British policy recognises that insurance premiums imposed only on the employed population are inappropriate for services that are nation-wide. The British reliance on general taxation for the health services is logical, and it is fine when increases in general taxation are politically acceptable. When they are not, automatic increases in health insurance contributions as earnings rise, as happens in Germany, has proved the more reliable form of support.


3. My final point relates to British State control over medical provision.

As I have just pointed out, from the British point of view compulsory insurance is about social security. From the German point of view it is also about the provision of medical treatment. Not merely because pension boards provided treatment for TB, VD and certain other lingering diseases. Nor because accident insurance bodies supported rehabilitation clinics.

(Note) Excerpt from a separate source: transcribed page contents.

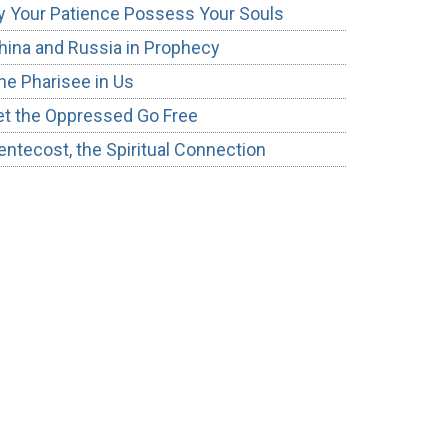
y Your Patience Possess Your Souls
hina and Russia in Prophecy
he Pharisee in Us
et the Oppressed Go Free
entecost, the Spiritual Connection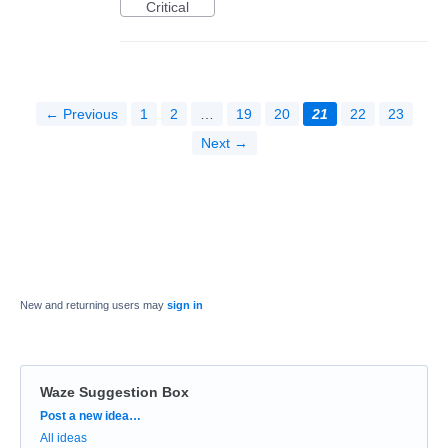
Critical
← Previous
1
2
…
19
20
21
22
23
Next →
New and returning users may
sign in
Waze Suggestion Box
Categories
Post a new idea…
All ideas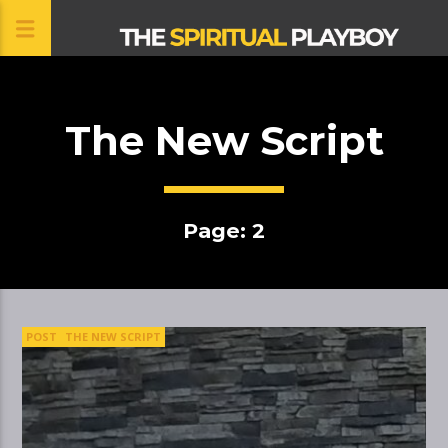
The New Script
CLOSE
Page: 2
POST
THE NEW SCRIPT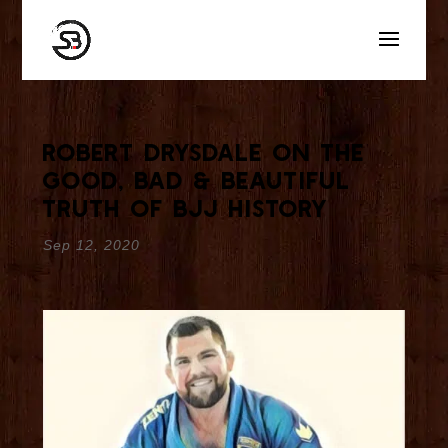
Robert Drysdale On The
Good, Bad & Beautiful
Truth Of BJJ History
Sep 12, 2020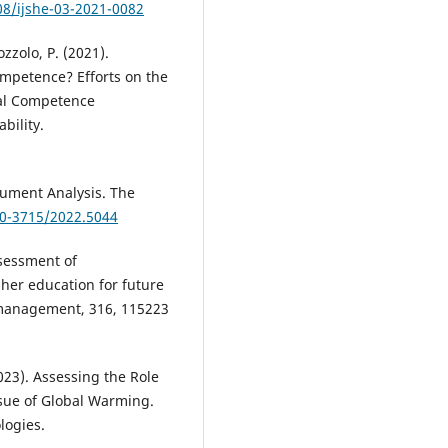
08/ijshe-03-2021-0082
zzolo, P. (2021).
Competence? Efforts on the
sal Competence
bility.
cument Analysis. The
60-3715/2022.5044
ssessment of
gher education for future
 management, 316, 115223
023). Assessing the Role
ssue of Global Warming.
logies.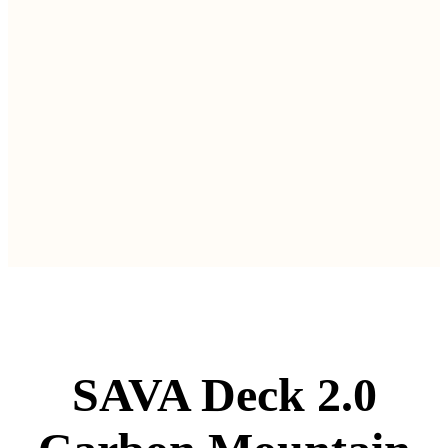
SAVA Deck 2.0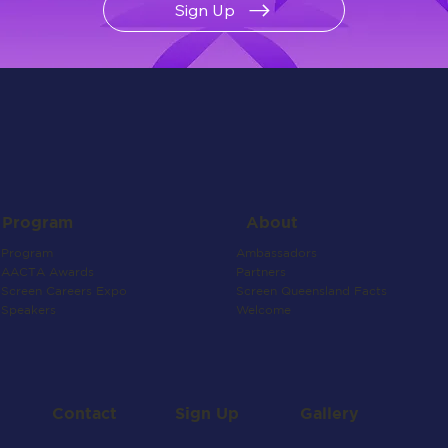
Sign Up
About
Program
Ambassadors
Program
Partners
AACTA Awards
Screen Queensland Facts
Screen Careers Expo
Welcome
Speakers
Contact
Gallery
Sign Up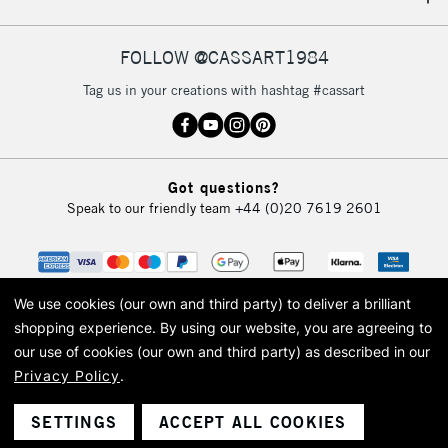
IRELAND
Up to €95
Currently Unavailable
FOLLOW @CASSART1984
Tag us in your creations with hashtag #cassart
2-3 Working Days
FREE over £30
CLICK AND COLLECT
Mon - Fri
Unavailable for
Currently Unavailable
10am-6pm
Got questions?
orders under
Speak to our friendly team
+44 (0)20 7619 2601
£30
To return items, please follow the instructions on our
return page
We use cookies (our own and third party) to deliver a brilliant
shopping experience.
By using our website, you are agreeing to
our use of cookies (our own and third party) as described in our
Privacy Policy
.
© 2026 Cass Art. Cass Art is the trading name of Art-Line Limited, a company
registered in England and Wales with a company number 1799472
Cass Art, Cass Art London and the Cass Art logo are trade marks and trade
SETTINGS
ACCEPT ALL COOKIES
names of Art-Line Limited.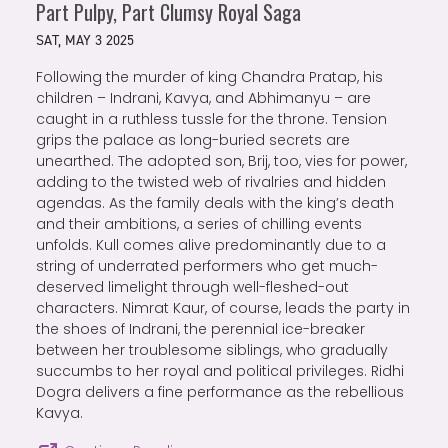
Part Pulpy, Part Clumsy Royal Saga
SAT, MAY 3 2025
Following the murder of king Chandra Pratap, his
children – Indrani, Kavya, and Abhimanyu – are
caught in a ruthless tussle for the throne. Tension
grips the palace as long-buried secrets are
unearthed. The adopted son, Brij, too, vies for power,
adding to the twisted web of rivalries and hidden
agendas. As the family deals with the king’s death
and their ambitions, a series of chilling events
unfolds. Kull comes alive predominantly due to a
string of underrated performers who get much-
deserved limelight through well-fleshed-out
characters. Nimrat Kaur, of course, leads the party in
the shoes of Indrani, the perennial ice-breaker
between her troublesome siblings, who gradually
succumbs to her royal and political privileges. Ridhi
Dogra delivers a fine performance as the rebellious
Kavya.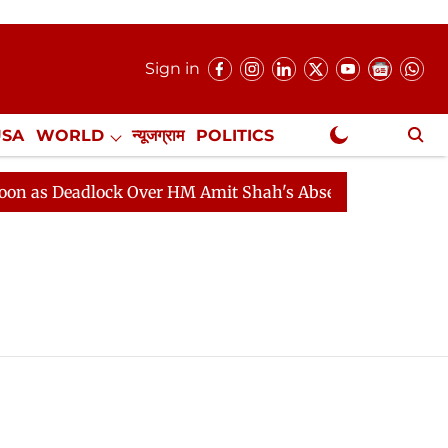
Sign in
USA
WORLD
न्यूजग्राम
POLITICS
.
NewsGram Exclusive
 Deadlock Over HM Amit Shah's Absence Continues
Qu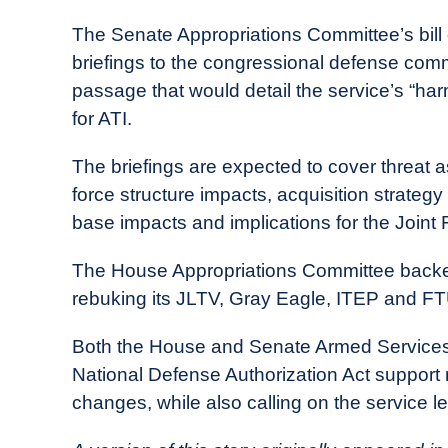
The Senate Appropriations Committee’s bill 
briefings to the congressional defense commi
passage that would detail the service’s “ha
for ATI.
The briefings are expected to cover threat
force structure impacts, acquisition strategy
base impacts and implications for the Joint 
The House Appropriations Committee backe
rebuking its JLTV, Gray Eagle, ITEP and F
Both the House and Senate Armed Services 
National Defense Authorization Act support
changes, while also calling on the service l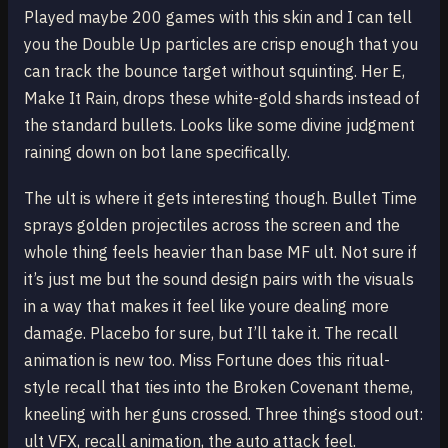
Played maybe 200 games with this skin and I can tell
you the Double Up particles are crisp enough that you
can track the bounce target without squinting. Her E,
Make It Rain, drops these white-gold shards instead of
the standard bullets. Looks like some divine judgment
raining down on bot lane specifically.
The ult is where it gets interesting though. Bullet Time
sprays golden projectiles across the screen and the
whole thing feels heavier than base MF ult. Not sure if
it’s just me but the sound design pairs with the visuals
in a way that makes it feel like youre dealing more
damage. Placebo for sure, but I’ll take it. The recall
animation is new too. Miss Fortune does this ritual-
style recall that ties into the Broken Covenant theme,
kneeling with her guns crossed. Three things stood out:
ult VFX, recall animation, the auto attack feel.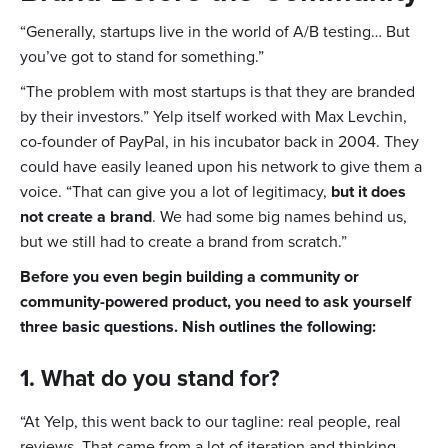
“Generally, startups live in the world of A/B testing… But
you’ve got to stand for something.”
“The problem with most startups is that they are branded
by their investors.” Yelp itself worked with Max Levchin,
co-founder of PayPal, in his incubator back in 2004. They
could have easily leaned upon his network to give them a
voice. “That can give you a lot of legitimacy,
but it does
not create a brand
. We had some big names behind us,
but we still had to create a brand from scratch.”
Before you even begin building a community or
community-powered product, you need to ask yourself
three basic questions. Nish outlines the following:
1. What do you stand for?
“At Yelp, this went back to our tagline: real people, real
reviews. That came from a lot of iteration and thinking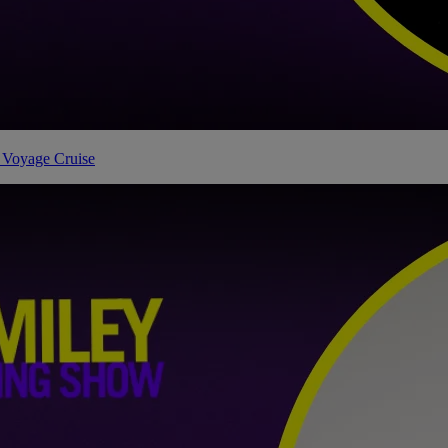
 Voyage Cruise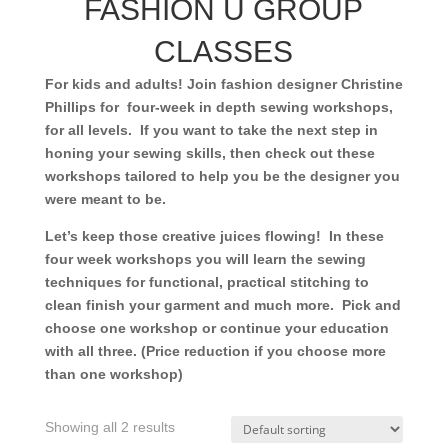
FASHION U GROUP
CLASSES
For kids and adults! Join fashion designer Christine
Phillips for four-week in depth sewing workshops,
for all levels. If you want to take the next step in
honing your sewing skills, then check out these
workshops tailored to help you be the designer you
were meant to be.
Let’s keep those creative juices flowing! In these
four week workshops you will learn the sewing
techniques for functional, practical stitching to
clean finish your garment and much more. Pick and
choose one workshop or continue your education
with all three. (Price reduction if you choose more
than one workshop)
Showing all 2 results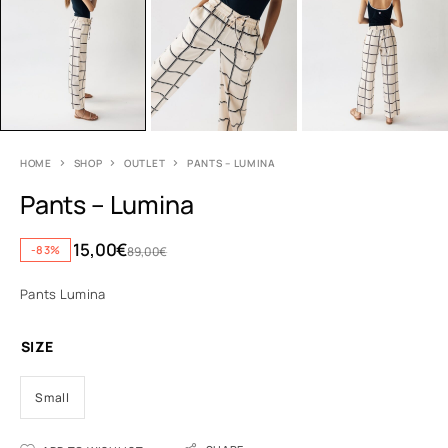
HOME
SHOP
OUTLET
PANTS – LUMINA
Pants – Lumina
15,00
€
-83%
89,00
€
Pants Lumina
SIZE
Small
A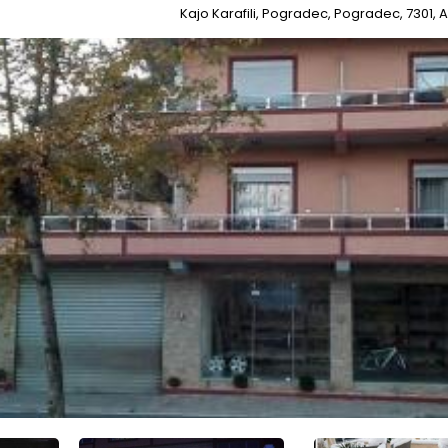
Kajo Karafili, Pogradec, Pogradec, 7301, 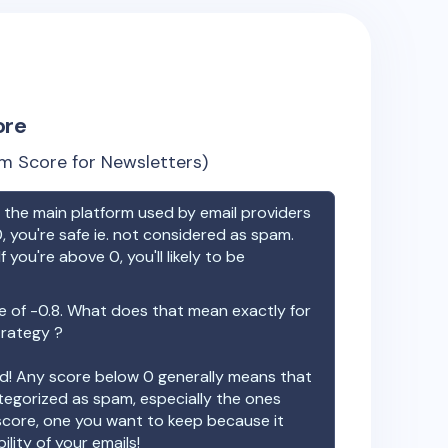
ore
m Score for Newsletters)
the main platform used by email providers
, you're safe ie. not considered as spam.
f you're above 0, you'll likely to be
e of
-0.8
. What does that mean exactly for
trategy ?
ood! Any score below 0 generally means that
ategorized as spam, especially the ones
 score, one you want to keep because it
ility of your emails!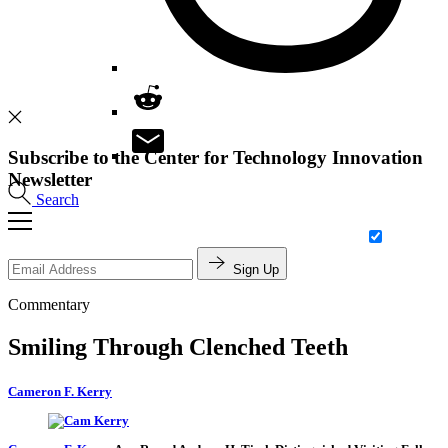
Subscribe to the Center for Technology Innovation
Newsletter
Search
Sign Up
Commentary
Smiling Through Clenched Teeth
Cameron F. Kerry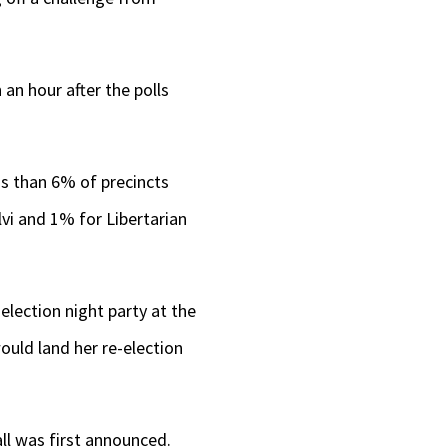
.
an hour after the polls
ss than 6% of precincts
vi and 1% for Libertarian
election night party at the
ould land her re-election
ll was first announced.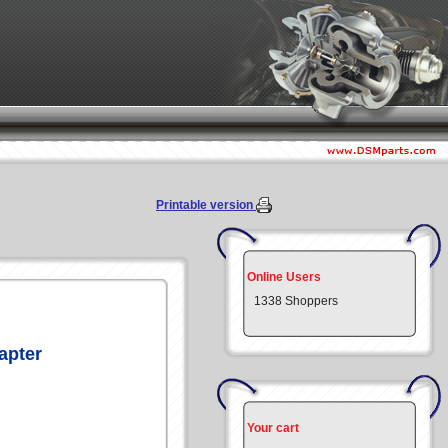
Printable version
Online Users
1338 Shoppers
apter
Your cart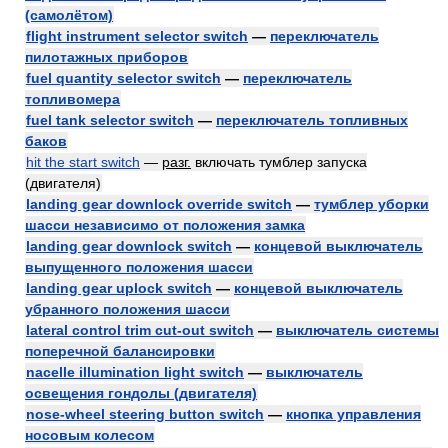
(самолётом)
flight instrument selector switch
—
переключатель
пилотажных приборов
fuel quantity selector switch
—
переключатель
топливомера
fuel tank selector switch
—
переключатель топливных
баков
hit the start switch
—
разг.
включать тумблер запуска
(двигателя)
landing gear downlock override switch
—
тумблер уборки
шасси независимо от положения замка
landing gear downlock switch
—
концевой выключатель
выпущенного положения шасси
landing gear uplock switch
—
концевой выключатель
убранного положения шасси
lateral control trim cut-out switch
—
выключатель системы
поперечной балансировки
nacelle illumination light switch
—
выключатель
освещения гондолы (двигателя)
nose-wheel steering button switch
—
кнопка управления
носовым колесом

But first and foremost because German sickness funds financed medical treatment for their members, as British Friendly Societies had done and as approved societies under National Health Insurance never did. That was a matter in which Lloyd George in 1911 did not follow the example set by existing forms of sickness insurance, whether voluntary in Britain or compulsory in Germany. Not because he had never intended to, but because he was blown off course by the industrial insurance lobby, whose political power had to be accommodated. In consequence, instead of entering into contracts with approved societies, as had originally been assumed, doctors were able to ensure that the level of their remuneration and their conditions of service depended on the State. Approved societies were merely agencies for the distribution of cash to their members. It was the government, and especially the Chancellor of the Exchequer, with whom the British Medical Association had to come to terms over the conditions under which they were to provide medical treatment.

That contrasts sharply with the way in which the State in Germany kept out of issues of remuneration of doctors and of their access to insurance patients. There the medical association negotiated with the national associations of the various kinds of sickness funds, who controlled the money and obtained it on an expanding basis from the contributions of their members.

That expanding income from graduated contributions is highly relevant. Even had British Friendly Societies been able to retain some of their previous control over doctors, the State would still have had to subsidise the cost of medical treatment. The minimal flat- rate contribution could not have paid the cost. If only for that reason, the chancellor of the exchequer could not have kept out of bargaining over salary levels between doctors and approved societies. He would have had to pick up the bill. So yet again, adherence to flat-rate contributions is central. The struggle over who controls whom, a struggle that drove doctors in both countries to threaten strike action, and in Germany actually to carry out their threat, was in the British case played out within the financial parameters that this created. For when the government has to subsidise, it is the government that will ultimately be the body that controls.



Thus the State in Britain has directly financed medical treatment not merely since the introduction of the National Health Service in 1948 but from the inception of National Health Insurance in 1911. By contrast in Germany contributions graduated according to income have been in some form or other a feature of the country’s health insurance since it turned its back on poor law priorities in 1883.
Between them these elements have produced a fundamental difference of attitude to social insurance. Sometimes this has been due to British distrust of compulsion and its restrictive consequences; sometimes to British preference for taxation and its greater inclusiveness. The outcome is clear. In matters of social insurance British policy has been restrictive and German policy expansive. That pattern was established by 1914 and is still with us today. Its consequences have affected the lives of British and German citizens in significant ways.